By comparing the results of each pipeline using these evaluation metrics, we can identify the best-performing models and gain valuable insights into their strengths and weaknesses. This comprehensive evaluation allows us to choose the most suitable model for our specific problem and make more accurate predictions on new, unseen
pd.read_csv('results/summary.csv')
Model | Valid Errors | MSE | MAE | |
---|---|---|---|---|
0 | simple_imputer+rf | 0.741314 | 3423.600482 | 41.317972 |
1 | simple_imputer+lasso | 0.574950 | 5854.422403 | 56.484180 |
2 | simple_imputer+ridge | 0.574950 | 4861.623952 | 51.632038 |
3 | knn_imputer+rf | 0.742253 | 3423.600482 | 41.317972 |
4 | knn_imputer+lasso | 0.574950 | 5854.422403 | 56.484180 |
5 | knn_imputer+ridge | 0.574950 | 4861.623952 | 51.632038 |
Results and Interpretation#
In this project, various machine learning models were built and evaluated to find the best model for making predictions. The combination of KNN imputer and Random Forest Regressor (knn_imputer+rf) yielded the best performance among the tested models. The evaluation metrics, such as R-squared, Mean Squared Error (MSE), and Mean Absolute Error (MAE), were calculated for the test data. The results indicated that the chosen model provided a good balance between accuracy and interpretability.

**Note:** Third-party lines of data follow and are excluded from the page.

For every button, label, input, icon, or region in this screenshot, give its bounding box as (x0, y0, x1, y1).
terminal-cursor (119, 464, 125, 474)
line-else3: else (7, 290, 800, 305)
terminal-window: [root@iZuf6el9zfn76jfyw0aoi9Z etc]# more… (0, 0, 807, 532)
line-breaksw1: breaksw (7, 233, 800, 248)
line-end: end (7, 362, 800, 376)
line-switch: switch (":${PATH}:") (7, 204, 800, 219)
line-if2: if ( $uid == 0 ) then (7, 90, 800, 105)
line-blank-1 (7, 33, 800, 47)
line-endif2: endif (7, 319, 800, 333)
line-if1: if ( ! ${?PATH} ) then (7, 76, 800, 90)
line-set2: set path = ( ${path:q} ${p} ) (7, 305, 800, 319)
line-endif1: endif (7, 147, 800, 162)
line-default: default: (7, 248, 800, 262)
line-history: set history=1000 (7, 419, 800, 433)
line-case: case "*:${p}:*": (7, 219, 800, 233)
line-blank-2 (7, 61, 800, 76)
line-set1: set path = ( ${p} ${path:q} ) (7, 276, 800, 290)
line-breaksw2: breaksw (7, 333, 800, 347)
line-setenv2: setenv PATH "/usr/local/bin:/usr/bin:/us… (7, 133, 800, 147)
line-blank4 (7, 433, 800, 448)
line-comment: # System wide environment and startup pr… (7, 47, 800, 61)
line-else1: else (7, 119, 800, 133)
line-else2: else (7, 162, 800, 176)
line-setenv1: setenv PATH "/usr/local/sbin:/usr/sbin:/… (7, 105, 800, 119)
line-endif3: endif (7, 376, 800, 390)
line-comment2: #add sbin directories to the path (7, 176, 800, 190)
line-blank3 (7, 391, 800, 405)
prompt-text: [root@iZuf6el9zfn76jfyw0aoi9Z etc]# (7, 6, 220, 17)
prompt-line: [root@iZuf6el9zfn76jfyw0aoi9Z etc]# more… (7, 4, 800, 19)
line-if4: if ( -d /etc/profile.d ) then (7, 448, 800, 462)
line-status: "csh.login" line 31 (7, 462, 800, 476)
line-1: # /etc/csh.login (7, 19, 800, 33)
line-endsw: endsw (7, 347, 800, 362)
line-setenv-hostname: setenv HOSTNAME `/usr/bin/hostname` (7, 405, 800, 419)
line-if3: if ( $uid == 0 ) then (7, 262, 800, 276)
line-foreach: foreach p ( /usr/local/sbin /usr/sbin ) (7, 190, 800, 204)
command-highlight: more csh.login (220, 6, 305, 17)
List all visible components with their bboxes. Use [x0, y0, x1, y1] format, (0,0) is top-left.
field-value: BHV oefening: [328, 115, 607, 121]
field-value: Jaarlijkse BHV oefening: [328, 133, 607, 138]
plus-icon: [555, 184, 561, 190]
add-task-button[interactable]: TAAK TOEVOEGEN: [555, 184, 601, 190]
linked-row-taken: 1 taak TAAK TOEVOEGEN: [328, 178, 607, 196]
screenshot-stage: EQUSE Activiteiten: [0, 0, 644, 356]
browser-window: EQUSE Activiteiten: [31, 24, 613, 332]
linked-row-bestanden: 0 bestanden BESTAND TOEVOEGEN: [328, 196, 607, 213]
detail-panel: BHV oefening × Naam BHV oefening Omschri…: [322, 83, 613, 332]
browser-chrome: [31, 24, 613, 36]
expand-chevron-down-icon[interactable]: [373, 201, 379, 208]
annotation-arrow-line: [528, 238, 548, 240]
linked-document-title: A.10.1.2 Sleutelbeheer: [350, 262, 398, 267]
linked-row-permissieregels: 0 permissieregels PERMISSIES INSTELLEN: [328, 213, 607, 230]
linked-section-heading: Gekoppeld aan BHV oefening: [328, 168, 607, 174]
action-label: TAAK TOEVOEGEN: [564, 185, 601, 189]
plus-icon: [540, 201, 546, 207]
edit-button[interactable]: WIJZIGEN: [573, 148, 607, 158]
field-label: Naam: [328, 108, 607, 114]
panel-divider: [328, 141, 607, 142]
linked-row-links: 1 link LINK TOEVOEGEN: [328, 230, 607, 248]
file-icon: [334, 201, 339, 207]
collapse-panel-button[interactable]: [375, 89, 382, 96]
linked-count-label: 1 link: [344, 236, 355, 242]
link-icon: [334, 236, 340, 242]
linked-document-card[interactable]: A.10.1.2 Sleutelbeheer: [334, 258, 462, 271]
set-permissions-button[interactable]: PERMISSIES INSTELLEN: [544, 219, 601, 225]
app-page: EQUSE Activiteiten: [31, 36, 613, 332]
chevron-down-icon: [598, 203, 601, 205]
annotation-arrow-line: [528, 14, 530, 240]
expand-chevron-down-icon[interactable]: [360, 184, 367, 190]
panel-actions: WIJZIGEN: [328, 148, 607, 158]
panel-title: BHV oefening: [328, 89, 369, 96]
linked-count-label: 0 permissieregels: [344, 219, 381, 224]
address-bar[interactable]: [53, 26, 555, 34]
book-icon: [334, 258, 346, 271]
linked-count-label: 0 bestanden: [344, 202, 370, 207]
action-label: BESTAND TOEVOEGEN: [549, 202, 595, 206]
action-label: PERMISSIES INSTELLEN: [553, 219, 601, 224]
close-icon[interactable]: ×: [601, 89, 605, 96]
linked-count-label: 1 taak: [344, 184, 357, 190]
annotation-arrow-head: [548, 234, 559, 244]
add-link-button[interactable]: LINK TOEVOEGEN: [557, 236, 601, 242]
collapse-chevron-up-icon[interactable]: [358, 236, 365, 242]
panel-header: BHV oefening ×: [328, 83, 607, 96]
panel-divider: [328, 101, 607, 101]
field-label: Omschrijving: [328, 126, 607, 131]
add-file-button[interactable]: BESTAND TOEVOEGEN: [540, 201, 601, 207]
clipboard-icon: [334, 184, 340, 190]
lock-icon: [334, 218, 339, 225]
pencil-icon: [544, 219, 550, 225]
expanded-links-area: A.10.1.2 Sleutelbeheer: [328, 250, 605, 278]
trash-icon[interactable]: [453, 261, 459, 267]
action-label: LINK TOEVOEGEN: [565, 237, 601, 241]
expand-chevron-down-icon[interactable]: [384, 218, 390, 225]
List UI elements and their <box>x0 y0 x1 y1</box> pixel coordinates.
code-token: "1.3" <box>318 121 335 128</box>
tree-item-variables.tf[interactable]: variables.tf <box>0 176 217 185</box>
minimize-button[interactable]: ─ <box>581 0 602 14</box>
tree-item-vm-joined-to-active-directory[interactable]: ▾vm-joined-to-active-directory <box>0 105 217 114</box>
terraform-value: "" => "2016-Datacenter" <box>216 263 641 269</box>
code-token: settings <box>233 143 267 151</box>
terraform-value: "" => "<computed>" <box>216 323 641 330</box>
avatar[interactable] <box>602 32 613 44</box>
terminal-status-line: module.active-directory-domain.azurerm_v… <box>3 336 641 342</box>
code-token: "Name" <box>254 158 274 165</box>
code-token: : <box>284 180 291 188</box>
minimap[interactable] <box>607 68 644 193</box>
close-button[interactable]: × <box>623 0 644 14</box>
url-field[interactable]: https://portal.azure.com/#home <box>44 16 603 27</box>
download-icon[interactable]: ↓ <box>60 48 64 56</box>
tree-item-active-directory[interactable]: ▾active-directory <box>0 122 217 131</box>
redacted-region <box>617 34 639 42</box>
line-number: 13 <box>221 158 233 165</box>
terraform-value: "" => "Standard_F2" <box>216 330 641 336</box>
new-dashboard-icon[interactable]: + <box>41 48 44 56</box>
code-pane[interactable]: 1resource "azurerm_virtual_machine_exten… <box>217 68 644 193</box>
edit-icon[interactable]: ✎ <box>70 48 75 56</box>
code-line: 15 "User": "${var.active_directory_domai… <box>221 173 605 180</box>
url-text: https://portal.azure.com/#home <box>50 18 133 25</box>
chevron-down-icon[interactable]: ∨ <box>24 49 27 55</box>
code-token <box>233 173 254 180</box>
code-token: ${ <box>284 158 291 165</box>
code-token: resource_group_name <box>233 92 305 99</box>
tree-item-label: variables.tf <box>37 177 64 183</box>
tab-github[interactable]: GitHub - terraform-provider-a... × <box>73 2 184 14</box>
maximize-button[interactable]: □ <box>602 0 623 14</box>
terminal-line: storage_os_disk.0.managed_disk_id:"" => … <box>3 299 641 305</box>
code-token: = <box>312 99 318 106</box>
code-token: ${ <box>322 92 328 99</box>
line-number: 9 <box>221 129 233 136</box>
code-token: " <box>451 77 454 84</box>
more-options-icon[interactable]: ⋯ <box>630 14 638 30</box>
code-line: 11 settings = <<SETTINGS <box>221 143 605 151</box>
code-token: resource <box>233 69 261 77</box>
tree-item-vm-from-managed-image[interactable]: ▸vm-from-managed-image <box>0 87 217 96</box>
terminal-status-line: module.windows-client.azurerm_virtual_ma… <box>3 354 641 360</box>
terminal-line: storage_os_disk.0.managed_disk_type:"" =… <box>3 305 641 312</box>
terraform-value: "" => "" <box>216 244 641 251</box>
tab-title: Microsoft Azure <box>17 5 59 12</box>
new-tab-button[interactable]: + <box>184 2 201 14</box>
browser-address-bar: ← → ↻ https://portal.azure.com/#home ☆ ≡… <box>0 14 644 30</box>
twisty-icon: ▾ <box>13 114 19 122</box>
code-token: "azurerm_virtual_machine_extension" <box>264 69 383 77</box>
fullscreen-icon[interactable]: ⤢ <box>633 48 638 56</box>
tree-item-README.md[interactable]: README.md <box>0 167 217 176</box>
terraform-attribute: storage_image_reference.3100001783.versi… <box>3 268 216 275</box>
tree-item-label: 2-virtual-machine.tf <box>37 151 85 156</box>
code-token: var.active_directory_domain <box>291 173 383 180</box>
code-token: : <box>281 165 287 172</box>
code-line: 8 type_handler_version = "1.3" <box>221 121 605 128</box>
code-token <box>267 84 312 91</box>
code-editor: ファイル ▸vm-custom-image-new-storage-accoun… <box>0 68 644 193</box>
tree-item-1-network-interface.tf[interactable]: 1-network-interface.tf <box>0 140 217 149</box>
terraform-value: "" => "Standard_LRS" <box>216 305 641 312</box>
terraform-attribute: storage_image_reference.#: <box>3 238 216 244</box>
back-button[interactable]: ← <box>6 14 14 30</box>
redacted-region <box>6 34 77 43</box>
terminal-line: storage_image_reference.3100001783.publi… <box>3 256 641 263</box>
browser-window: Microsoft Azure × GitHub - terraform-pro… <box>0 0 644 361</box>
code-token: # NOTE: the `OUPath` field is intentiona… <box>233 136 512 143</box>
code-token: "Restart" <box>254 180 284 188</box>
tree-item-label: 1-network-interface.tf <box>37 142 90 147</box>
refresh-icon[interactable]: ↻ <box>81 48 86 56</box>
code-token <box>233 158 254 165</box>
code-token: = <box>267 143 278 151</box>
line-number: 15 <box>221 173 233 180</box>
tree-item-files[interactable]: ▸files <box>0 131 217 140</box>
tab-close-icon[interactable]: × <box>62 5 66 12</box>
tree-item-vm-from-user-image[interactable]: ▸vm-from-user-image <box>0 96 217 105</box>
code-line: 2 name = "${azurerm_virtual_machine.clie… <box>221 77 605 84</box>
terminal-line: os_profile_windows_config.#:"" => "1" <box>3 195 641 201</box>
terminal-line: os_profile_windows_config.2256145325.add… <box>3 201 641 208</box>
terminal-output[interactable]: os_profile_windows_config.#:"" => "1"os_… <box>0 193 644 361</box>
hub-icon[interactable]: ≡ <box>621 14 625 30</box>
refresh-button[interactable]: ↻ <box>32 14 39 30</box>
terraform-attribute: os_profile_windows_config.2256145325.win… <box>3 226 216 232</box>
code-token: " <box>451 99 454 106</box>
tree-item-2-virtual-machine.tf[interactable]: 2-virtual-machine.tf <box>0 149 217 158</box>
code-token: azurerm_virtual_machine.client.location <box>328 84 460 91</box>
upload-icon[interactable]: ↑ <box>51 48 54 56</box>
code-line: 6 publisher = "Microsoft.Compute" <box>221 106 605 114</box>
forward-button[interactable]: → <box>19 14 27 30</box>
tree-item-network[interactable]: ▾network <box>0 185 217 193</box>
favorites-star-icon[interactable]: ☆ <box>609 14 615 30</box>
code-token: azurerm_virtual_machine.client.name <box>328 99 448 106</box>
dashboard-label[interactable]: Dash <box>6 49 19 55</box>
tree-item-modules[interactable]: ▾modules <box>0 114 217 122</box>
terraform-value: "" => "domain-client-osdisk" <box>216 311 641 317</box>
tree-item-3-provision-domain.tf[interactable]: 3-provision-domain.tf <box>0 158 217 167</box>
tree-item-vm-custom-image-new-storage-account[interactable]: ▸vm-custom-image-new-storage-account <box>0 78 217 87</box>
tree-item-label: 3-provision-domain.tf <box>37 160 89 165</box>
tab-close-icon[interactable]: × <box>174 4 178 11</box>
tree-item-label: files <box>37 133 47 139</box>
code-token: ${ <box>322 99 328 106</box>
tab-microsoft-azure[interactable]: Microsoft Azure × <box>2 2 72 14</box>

pd.read_csv('results/results_df.csv')
Model | R-squared | MSE | MAE | |
---|---|---|---|---|
0 | knn_imputer+rf | 0.744491 | 2880.713519 | 36.672181 |
The feature importance analysis further revealed the significant features that contributed the most to the model’s predictions. This information can be utilized to gain valuable insights into the underlying patterns in the data and to guide future decision-making. Overall, the chosen model serves as a reliable tool for making predictions and understanding the relationships between the features and the target variable in the given dataset.
Image(filename = "figures/feature_importance_plot.png")
Conclusion#
This Jupyter Book will take you through the entire process of building a machine learning model to predict Airbnb prices in Europe. You will gain valuable insights into the factors that influence pricing and learn how to leverage these insights to make better decisions as a host or guest.## Conclusion
In this project, we have analyzed the Airbnb Europe dataset, performed data cleaning and preprocessing, and experimented with multiple imputation techniques and regression models to predict the price of Airbnb listings. Our best performing model utilized KNN imputation and a Random Forest regressor, providing satisfactory prediction results.
Through our feature importance analysis, we have identified key factors that influence the price of Airbnb listings. These insights can be beneficial for both hosts and guests when determining appropriate pricing or evaluating listing options.
As a future work, we could explore other advanced machine learning algorithms or ensemble techniques to improve our model’s performance. Additionally, incorporating more data, such as user reviews and historical pricing information, could help enhance our understanding of the factors affecting listing prices and improve the predictive power of our models.
In conclusion, our project provides valuable insights into the Airbnb Europe dataset and demonstrates the potential of data-driven approaches in informing decision-making in the sharing economy.